BEGIN MATERIALS PROVIDED

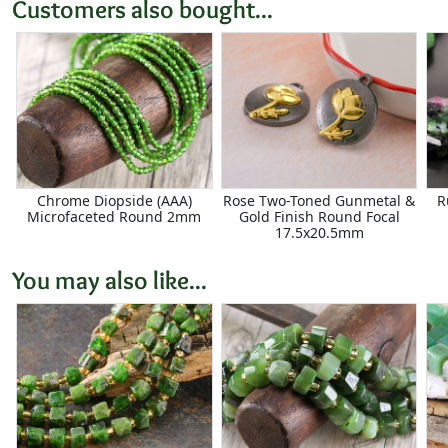
Customers also bought...
Chrome Diopside (AAA)
Rose Two-Toned Gunmetal &
R
Microfaceted Round 2mm
Gold Finish Round Focal
17.5x20.5mm
You may also like...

END MATERIALS PROVIDED

Word for word, restate the whole listing and drop the images.

RESPONSE TO THE EXERCISE.
Customers also bought...
Chrome Diopside (AAA)
Rose Two-Toned Gunmetal &
R
Microfaceted Round 2mm
Gold Finish Round Focal
17.5x20.5mm
You may also like...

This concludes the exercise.